There’s a bustling trade in people and goods across the Guatemala-Mexico river border this week. But almost the entire flow of people skirts the route across the road bridge and tries to avoid official eyes by floating across the water.
Makeshift rafts of wood and truck inner tubes carry families across the Suchiate River – most of them getting set to cross yet another country as they aim for the United States and hopes of a better life.
They are part of a continuing surge of travelers impacting towns and cities in Mexico, which announced new measures this month, as well as in the US.
Crossings cost about US$1.50 a person, said Javier Guillen, though rates surge to $20 a head for a more dangerous night-time trip. And sometimes the fares must be paid in US currency.
Cash is king on the riverbanks – migrants told CNN that Guatemalan officers would shake them down for bribes if they ran into them, so they tried their best to travel without being seen.
Guillen told CNN he and his wife, Mikeli Marchan, were already down to essentials. He said they had left Venezuela about six weeks ago after they found out they were expecting their first child. He had started off “like a US soldier,” he said, carrying a large backpack with clothes, shoes, and other supplies but it was too heavy for the journey through the muddy, unforgiving and treacherous jungles of the Darién Gap. So, they abandoned anything that didn’t fit with their phones and documents in a small pack strapped around his waist.
Guillen, a trained chef, said he felt “a little calmer” having reached Mexico. Marchan added: “We are almost there, but also scared because they say Mexico is a little dangerous.”
The couple, tired but still hopeful of reaching friends living in Alexandria, Virginia, chatted on the dusty Mexican side of the Suchiate where many migrants have made camp.
Laundry washed in the river they had just crossed hangs from string tied between trees, and entrepreneurs arrive to sell food to anyone who still has money.

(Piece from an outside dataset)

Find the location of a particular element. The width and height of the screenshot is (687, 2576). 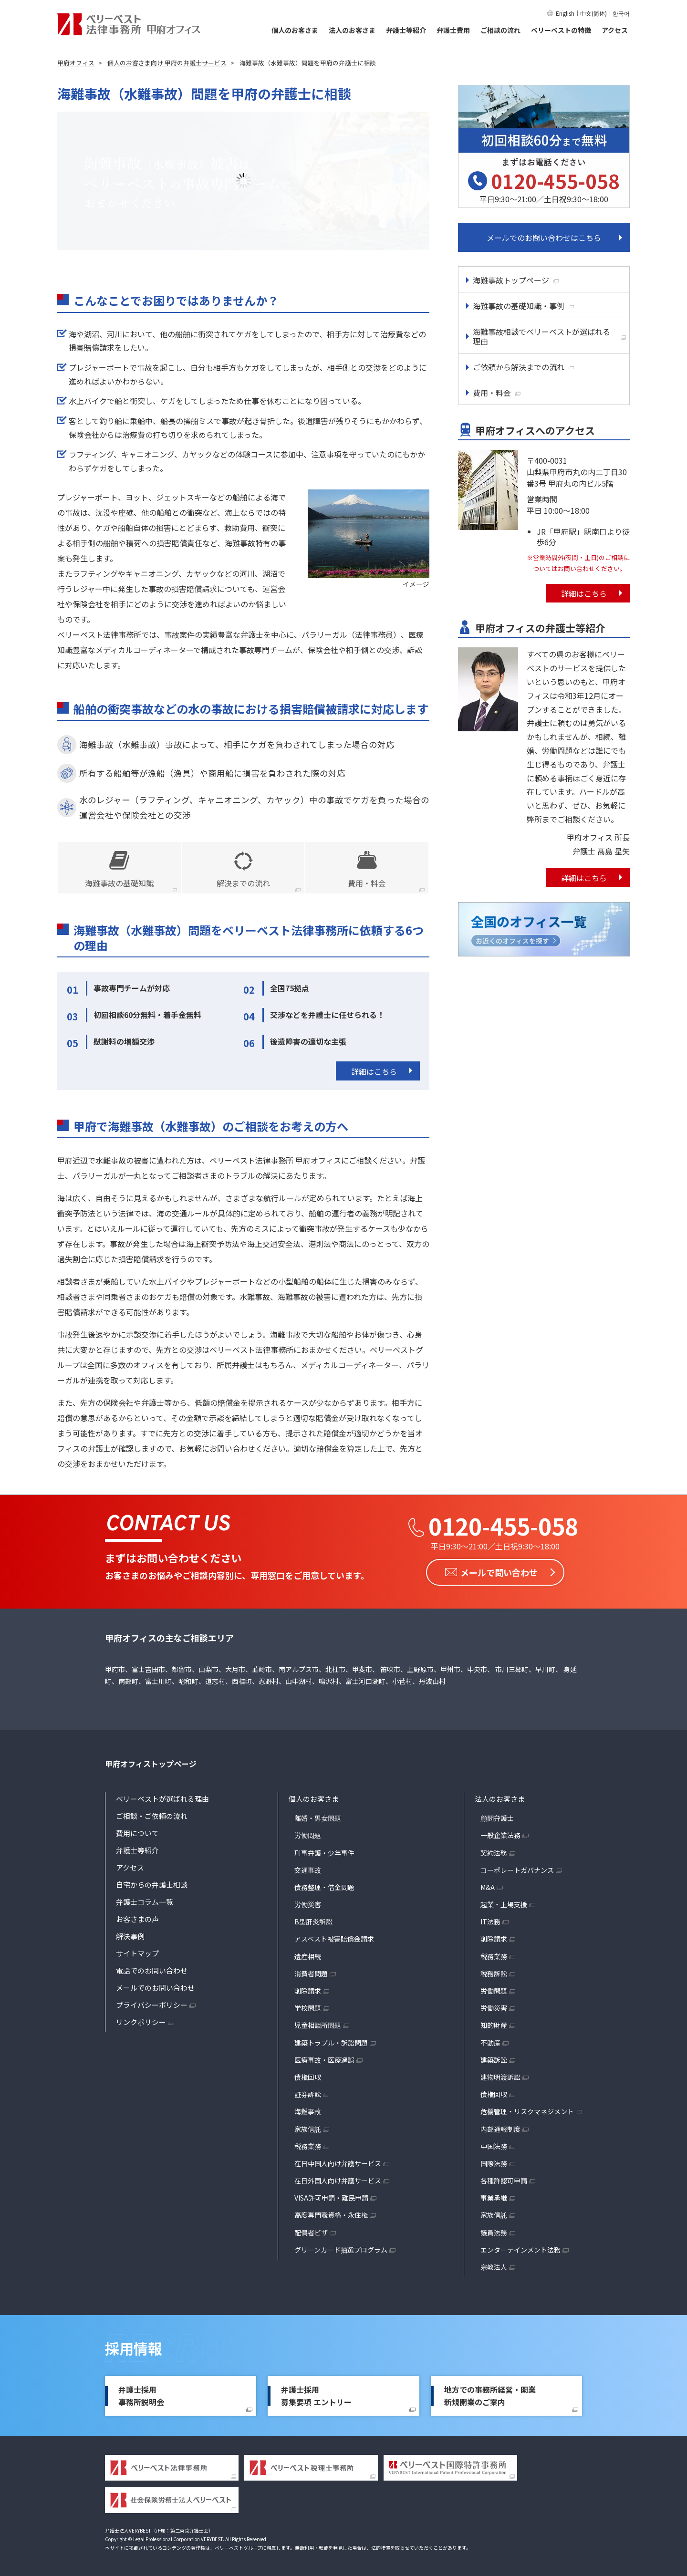

海難事故 is located at coordinates (307, 2111).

The people who talked to CNN included a young father who left Cuba to try to secure a better future for his family, the Venezuelan couple preparing for their first child, and mothers corralling their tired children.
While they had used the unofficial inner-tube ferries to reach Mexico, they said they would be heading to government offices soon to seek asylum or permission to transit the country to go on to the US.
The migrants from the riverbank will head to Tapachula – an hour’s drive or a day’s walk from the border. Mexican officials estimate there are already 15,000 to 17,000 migrants in Tapachula, waiting for papers or aid to get back on the road north.
Migrant crossings along the US-Mexico border are rising, surpassing 8,600 over a 24-hour period last week, according to a Department of Homeland Security official. That’s up from around 3,500 daily border arrests after the expiration of Title 42 in May triggered new consequences for those who cross the border illegally.
Mexico said about 77,000 migrants applied for asylum there last year and the number could double this year.
The scene at the river supports that expectation. Even as few vehicles used the Rodolfo Robles bridge, the ferrymen went back and forth, back and forth, each time bringing more and more people to Mexico.